Researchers have identified a gene that could play a key role in behaviors associated with autism.
With autism now impacting one in every 31 children in the United States—a significant rise from one in 150 two decades ago—experts are exploring various potential causes. These range from advancements in diagnostic techniques to environmental factors like pollution and exposure to certain medications.
Genetics is another area of focus, with around 100 genes and genetic variations currently being investigated for their connection to autism spectrum disorder (ASD).
Canadian scientists have recently identified a gene located on the X chromosome, present in both men and women, which may be linked to challenges in social interactions and behaviors such as repetitive movements, known as stimming.
Upon analyzing genetic data from nearly 10,000 individuals, they discovered that numerous deletions within this gene, named PTCHD1-AS, were associated with a higher likelihood of autism in males.
The researchers suggest that the increased risk is more pronounced in males because they possess only one X chromosome, whereas females have two, potentially compensating for the deletions.
Follow-up experiments in mice also showed male mice lacking the PTCHD1-AS gene showed changes in social behavior and repetitive actions.
The team believes the findings may pave the way to more targeted therapies to reduce the social and behavioral deficits found in autism.
Researchers in Canada have identified a gene that may be linked to social issues and repetitive behaviors in autism (stock image)
‘PTCHD1-AS gives us a new entry point to study the biology of ASD, sharpening our understanding of how specific biological pathways relate to key autism traits,’ Dr Stephen Scherer, senior study author and Chief of Research at The Hospital for Sick Children (SickKids) in Toronto, said.
‘This is essential, because no new therapeutics in clinical trials are designed to modulate the main features of ASD.’
The study, published in the journal Nature, looked at genetic sequencing data from 9,349 people with autism and 8,332 without the condition. Using that data, they searched for deletions along the X chromosome affecting the PTCHD1-AS gene.
They found 27 males with autism who carried PTCHD1-AS deletions from 23 unrelated families.
Their analysis showed deletions involving PTCHD1-AS were associated with a 2.6-fold increased risk of having autism compared to the neurotypical controls.
About 82 percent of the autistic individuals in the study had social difficulties, communication issues and repetitive behaviors like rocking back and forth, which led the team to believe PTCHD1-AS was linked to these autistic traits.
Additionally, the researchers looked at mouse models with PTCHD1-AS deletions and found that they spent significantly more time self-grooming than controls, which is considered a repetitive behavior. They also vocalized less and at a weaker intensity, signaling communication issues.
‘Our findings suggest there is a different biology involved with our PTCHD1-AS model compared to other ASD protein-coding models,’ Dr Lisa Bradley, first study author and research associate in The Centre for Applied Genomics at SickKids, said.
Based on mouse observations, the researchers found disrupting the PTCHD1-AS gene affected ‘synaptic plasticity,’ which is the brain’s ability to adapt and fine-tune signals in response to activity in the striatum, where repetitive behaviors are regulated.
‘When we examined gene and protein expression in this area, we saw changes in genes and proteins involved in regulating synaptic plasticity as well as myelination, the process that allows electrical signals to travel faster between neurons,’ Bradley said.
‘This gives us a molecular pattern we can use for future studies into the biological effect of this non-coding gene in the brain.’

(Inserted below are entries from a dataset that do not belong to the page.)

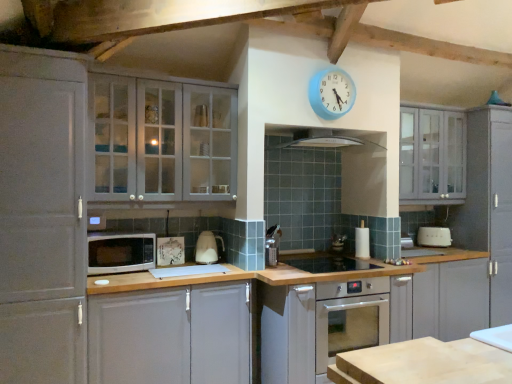 Question: From a real-world perspective, is white glossy electric kettle at center, which ranks as the second appliance in front-to-back order, beneath matte gray cabinet at upper right, the first cabinetry from the right?

Choices:
 (A) no
 (B) yes

Answer: (B)

Question: Is white glossy electric kettle at center, which is the 3th appliance from back to front, turned away from matte gray cabinet at upper right, the first cabinetry from the right?

Choices:
 (A) yes
 (B) no

Answer: (B)

Question: Considering the relative sizes of white glossy electric kettle at center, acting as the 4th appliance starting from the right, and matte gray cabinet at upper right, the first cabinetry from the right, in the image provided, is white glossy electric kettle at center, acting as the 4th appliance starting from the right, shorter than matte gray cabinet at upper right, the first cabinetry from the right,?

Choices:
 (A) yes
 (B) no

Answer: (A)

Question: Is white glossy electric kettle at center, which is the 3th appliance from back to front, located outside matte gray cabinet at upper right, the fourth cabinetry in the left-to-right sequence?

Choices:
 (A) no
 (B) yes

Answer: (B)

Question: Is white glossy electric kettle at center, which ranks as the second appliance in front-to-back order, at the right side of matte gray cabinet at upper right, the fourth cabinetry in the left-to-right sequence?

Choices:
 (A) no
 (B) yes

Answer: (A)

Question: Is white glossy electric kettle at center, which is the 3th appliance from back to front, positioned before matte gray cabinet at upper right, the first cabinetry from the right?

Choices:
 (A) yes
 (B) no

Answer: (A)

Question: Is shiny stainless steel sink at center, the fourth appliance when ordered from back to front, bigger than matte gray cabinet at left, the 4th cabinetry in the right-to-left sequence?

Choices:
 (A) yes
 (B) no

Answer: (B)

Question: From a real-world perspective, is shiny stainless steel sink at center, the fourth appliance when ordered from back to front, under matte gray cabinet at left, the 4th cabinetry in the right-to-left sequence?

Choices:
 (A) yes
 (B) no

Answer: (A)

Question: From the image's perspective, is shiny stainless steel sink at center, the fourth appliance when ordered from back to front, beneath matte gray cabinet at left, the 4th cabinetry in the right-to-left sequence?

Choices:
 (A) yes
 (B) no

Answer: (A)

Question: Can you confirm if shiny stainless steel sink at center, positioned as the 2th appliance in left-to-right order, is wider than matte gray cabinet at left, the 4th cabinetry in the right-to-left sequence?

Choices:
 (A) no
 (B) yes

Answer: (B)

Question: Is shiny stainless steel sink at center, positioned as the third appliance in right-to-left order, shorter than matte gray cabinet at left, the first cabinetry when ordered from left to right?

Choices:
 (A) yes
 (B) no

Answer: (A)

Question: Is shiny stainless steel sink at center, positioned as the third appliance in right-to-left order, directly adjacent to matte gray cabinet at left, the 4th cabinetry in the right-to-left sequence?

Choices:
 (A) no
 (B) yes

Answer: (A)

Question: Is white matte cabinet at lower left, the 3th cabinetry viewed from the left, smaller than matte gray cabinet at upper left, which ranks as the 3th cabinetry in right-to-left order?

Choices:
 (A) yes
 (B) no

Answer: (B)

The team also believes the gene reduces activity of protein kinase C in a brain circuit that connects the cortex to the striatum. Protein kinase C regulates synaptic plasticity, learning and memory.
‘Through a multi-disciplinary approach combining human genetics, mouse models, multi-omics and electrophysiology, we’ve connected a non-coding gene to measurable changes in brain function,’ Dr Graham Collingridge, senior investigator at Lunenfeld-Tanenbaum Research Institute, said.
‘Together, our research helps clarify how unique alterations in synaptic plasticity relate to the core features of autism.’
The team’s next steps involve looking more deeply at the pathways influenced by PTCHD1-AS to identify targets for future therapies.
‘Beyond significantly advancing our understanding of Autism as a human condition, the study shows how small changes in DNA can influence complex human behavior,’ Scherer said.
‘It’s amazing to me how much of our disposition is genetically “hardwired,” even in the traits that shape how we connect and interact.’